A small tolerance for catheter displacement in high-dose rate prostate brachytherapy is necessary and feasible.

Albert Tiong1, Sean Bydder, Martin Ebert, Nikki Caswell, David Waterhouse, Nigel Spry, Peter Camille, David Joseph.   

Abstract

PURPOSE: We examined catheter displacement in patients treated with fractionated high-dose rate (HDR) brachytherapy boost for prostate cancer and the impact this had on tumor control probability (TCP). These data were used to make conclusions on an acceptable amount of displacement. METHODS AND MATERIALS: The last 20 patients treated with HDR brachytherapy boost for prostate cancer at our center in 2007 were replanned using simulated interstitial catheter displacements of 3, 6, 9, and 12 mm with originally planned dwell times. The computer-modeled dose-volume histograms for the clinical target volumes were exported and used to calculate the TCP of plans with displaced needles relative to the original plan.

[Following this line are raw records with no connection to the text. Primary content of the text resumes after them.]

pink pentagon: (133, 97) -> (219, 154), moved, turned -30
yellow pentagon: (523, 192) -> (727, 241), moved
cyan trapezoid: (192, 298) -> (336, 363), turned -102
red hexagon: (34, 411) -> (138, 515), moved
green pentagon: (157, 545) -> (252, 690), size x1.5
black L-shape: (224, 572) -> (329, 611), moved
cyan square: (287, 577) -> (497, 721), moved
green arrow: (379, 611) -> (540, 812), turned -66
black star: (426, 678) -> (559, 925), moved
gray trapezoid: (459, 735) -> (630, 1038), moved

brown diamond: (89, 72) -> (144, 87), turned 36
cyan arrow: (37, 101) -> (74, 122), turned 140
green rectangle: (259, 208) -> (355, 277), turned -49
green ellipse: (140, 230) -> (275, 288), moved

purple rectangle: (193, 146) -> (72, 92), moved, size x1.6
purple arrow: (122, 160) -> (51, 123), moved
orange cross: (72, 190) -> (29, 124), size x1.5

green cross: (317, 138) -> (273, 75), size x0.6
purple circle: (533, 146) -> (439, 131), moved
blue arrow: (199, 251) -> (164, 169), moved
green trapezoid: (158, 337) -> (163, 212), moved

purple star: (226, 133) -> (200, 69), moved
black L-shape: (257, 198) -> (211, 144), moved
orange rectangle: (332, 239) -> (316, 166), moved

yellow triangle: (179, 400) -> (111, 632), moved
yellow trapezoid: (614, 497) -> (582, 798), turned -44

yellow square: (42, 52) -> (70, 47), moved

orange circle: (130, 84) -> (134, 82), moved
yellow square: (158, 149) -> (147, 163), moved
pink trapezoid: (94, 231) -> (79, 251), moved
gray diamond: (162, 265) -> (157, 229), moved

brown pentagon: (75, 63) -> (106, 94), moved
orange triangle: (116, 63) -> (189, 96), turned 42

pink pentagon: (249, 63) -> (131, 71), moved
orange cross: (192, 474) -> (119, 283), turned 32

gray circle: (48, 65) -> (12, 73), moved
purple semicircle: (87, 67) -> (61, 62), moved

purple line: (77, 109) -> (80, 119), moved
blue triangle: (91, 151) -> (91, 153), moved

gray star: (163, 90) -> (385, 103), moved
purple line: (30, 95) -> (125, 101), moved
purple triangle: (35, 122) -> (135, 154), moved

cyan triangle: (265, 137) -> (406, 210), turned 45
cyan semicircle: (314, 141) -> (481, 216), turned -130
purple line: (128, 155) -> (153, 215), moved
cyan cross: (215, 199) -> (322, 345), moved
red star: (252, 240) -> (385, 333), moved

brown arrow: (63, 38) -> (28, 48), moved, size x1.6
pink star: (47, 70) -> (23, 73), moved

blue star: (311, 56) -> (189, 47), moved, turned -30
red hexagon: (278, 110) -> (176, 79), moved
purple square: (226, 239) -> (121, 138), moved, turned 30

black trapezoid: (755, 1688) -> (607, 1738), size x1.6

Actual catheter displacements were also measured before and after manual adjustment in all patients treated in 2007.
RESULTS: In the 20 patients who were replanned for caudal catheter displacements of 3, 6, 9, and 12 mm, the median relative TCP was 0.998, 0.964, 0.797, and 0.265, respectively (p < 0.01 when all medians were compared). All patients replanned with a 3-mm displacement, compared with only 75% with a 6-mm displacement, had a relative TCP greater than 0.950. In the 91 patients treated in 2007, before adjustment, 82.3% of fractions had a displacement greater than 3 mm compared with 12.2% of fractions after adjustment.
CONCLUSIONS: Catheter displacement in HDR brachytherapy significantly compromises the TCP. The tolerance for these movements should be small (< or =3 mm). Correcting these displacements to within acceptable limits is feasible. Crown Copyright 2010. Published by Elsevier Inc. All rights reserved.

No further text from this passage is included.